Furthermore, a skilled and ruthless persecutor of the church, a highly educated Pharisee named Saul (more on him to come in the following chapters) emerged, and this chapter tells us he began to destroy the church. This phrase in the original language means to “wreak havoc” and was often used to describe what a wild animal would do to its prey. But even with the brutal persecution in Jerusalem and Saul’s precise efforts to put an end to Christianity and the spread of the gospel, the church of God took their hits and kept on moving forward in the power of the Holy Spirit.
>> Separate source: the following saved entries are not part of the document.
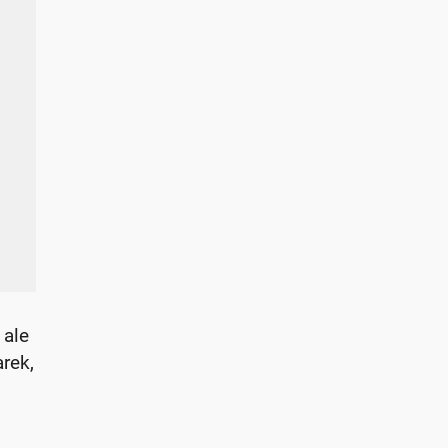
 ale
rek,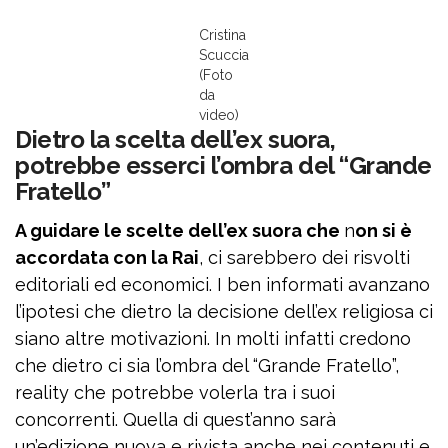
Cristina
Scuccia
(Foto
da
video)
Dietro la scelta dell’ex suora,
potrebbe esserci l’ombra del “Grande
Fratello”
A guidare le scelte dell’ex suora che
n
on si è
accordata con la Rai
, ci sarebbero dei risvolti
editoriali ed economici. I ben informati avanzano
l’ipotesi che dietro la decisione dell’ex religiosa ci
siano altre motivazioni. In molti infatti credono
che dietro ci sia l’ombra del “Grande Fratello”,
reality che potrebbe volerla tra i suoi
concorrenti. Quella di quest’anno sarà
un’edizione nuova e rivista anche nei contenuti e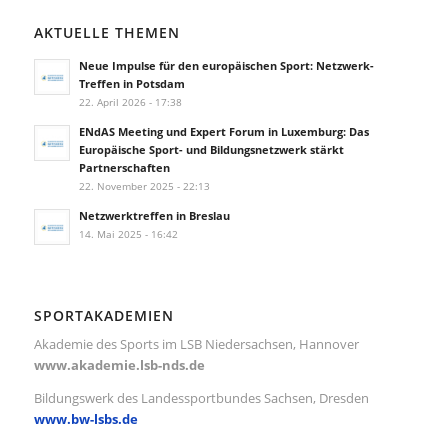
AKTUELLE THEMEN
Neue Impulse für den europäischen Sport: Netzwerk-
Treffen in Potsdam
22. April 2026 - 17:38
ENdAS Meeting und Expert Forum in Luxemburg: Das
Europäische Sport- und Bildungsnetzwerk stärkt
Partnerschaften
22. November 2025 - 22:13
Netzwerktreffen in Breslau
14. Mai 2025 - 16:42
SPORTAKADEMIEN
Akademie des Sports im LSB Niedersachsen, Hannover
www.akademie.lsb-nds.de
Bildungswerk des Landessportbundes Sachsen, Dresden
www.bw-lsbs.de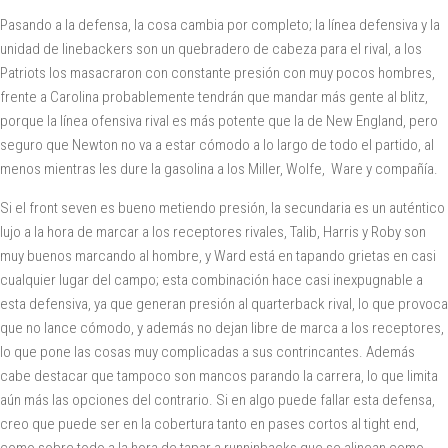
Pasando a la defensa, la cosa cambia por completo; la línea defensiva y la
unidad de linebackers son un quebradero de cabeza para el rival, a los
Patriots los masacraron con constante presión con muy pocos hombres,
frente a Carolina probablemente tendrán que mandar más gente al blitz,
porque la línea ofensiva rival es más potente que la de New England, pero
seguro que Newton no va a estar cómodo a lo largo de todo el partido, al
menos mientras les dure la gasolina a los Miller, Wolfe, Ware y compañía.
Si el front seven es bueno metiendo presión, la secundaria es un auténtico
lujo a la hora de marcar a los receptores rivales, Talib, Harris y Roby son
muy buenos marcando al hombre, y Ward está en tapando grietas en casi
cualquier lugar del campo; esta combinación hace casi inexpugnable a
esta defensiva, ya que generan presión al quarterback rival, lo que provoca
que no lance cómodo, y además no dejan libre de marca a los receptores,
lo que pone las cosas muy complicadas a sus contrincantes. Además
cabe destacar que tampoco son mancos parando la carrera, lo que limita
aún más las opciones del contrario. Si en algo puede fallar esta defensa,
creo que puede ser en la cobertura tanto en pases cortos al tight end,
como sobre todo a la hora de tapar a runninbacks que se alinean como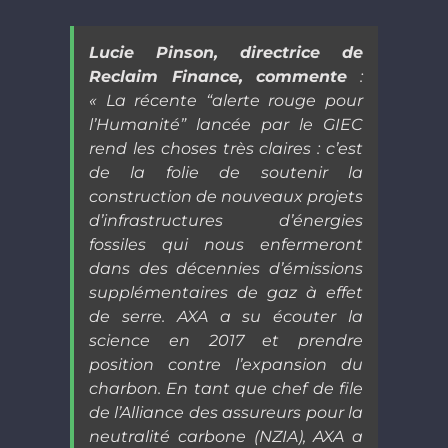
Lucie Pinson, directrice de
Reclaim Finance, commente
:
« La récente “alerte rouge pour
l’Humanité” lancée par le GIEC
rend les choses très claires : c’est
de la folie de soutenir la
constru
ction de nouveaux projets
d’infrastructures d’énergies
fossiles qui nous enfermeront
dans des décennies d’émissions
supplémentaires de gaz à effet
de serre. AXA a su écouter la
science en 2017 et prendre
position contre l’expansion du
charbon. En tant que chef de file
de l’Alliance des assureurs pour la
neutralité carbone (NZIA), AXA a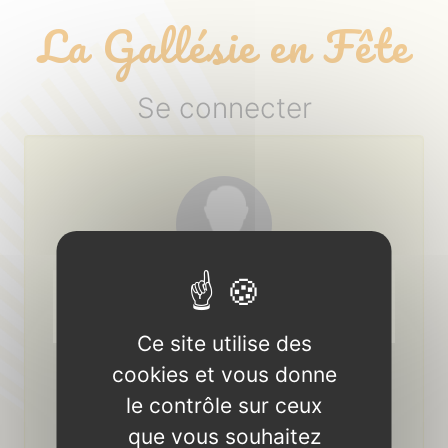
Panneau de gestion des cookies
La Gallésie en Fête
Se connecter
Login ou adresse email :
Ce site utilise des
Mot de passe :
cookies et vous donne
le contrôle sur ceux
mot de passe oublié ?
que vous souhaitez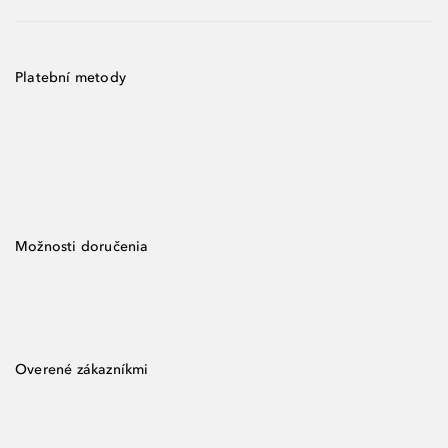
Platební metody
Možnosti doručenia
Overené zákazníkmi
History has shown us that opposition to the church and the message of Jesus does not stop the kingdom, it serves as fuel to the fire and causes it to spread faster and with greater effectiveness. As the challenges arose, so did the believers to preach the truth, share their faith, serve the poor and marginalized, and be powerful witnesses to the salvation of Christ. One of the most prominent in that time was Philip, who was chosen as a deacon and grew in his ministry as a preacher and evangelist especially to the people of Samaria.
As Philip preached and performed miracles and the other believers shared the love and hope of Jesus, the people paid close attention to what they were saying and doing. The crippled were healed, the blind regained their sight, and the multitudes were coming to saving faith in Christ. After this, verse 8 says, “There was great joy in the city.”
Indeed the world can be a very mean and nasty place, and it doesn’t seem to care who we are. It will try to beat God’s people to their knees and keep them there permanently. But the various schemes of the enemy are no match for the grace, mercy, and love poured out on mankind through the person of Jesus Christ. The world is not strong enough and does not hit hard enough to stop God’s kingdom from moving forward and His people from sharing His message. At times the church may look down, but it is never out.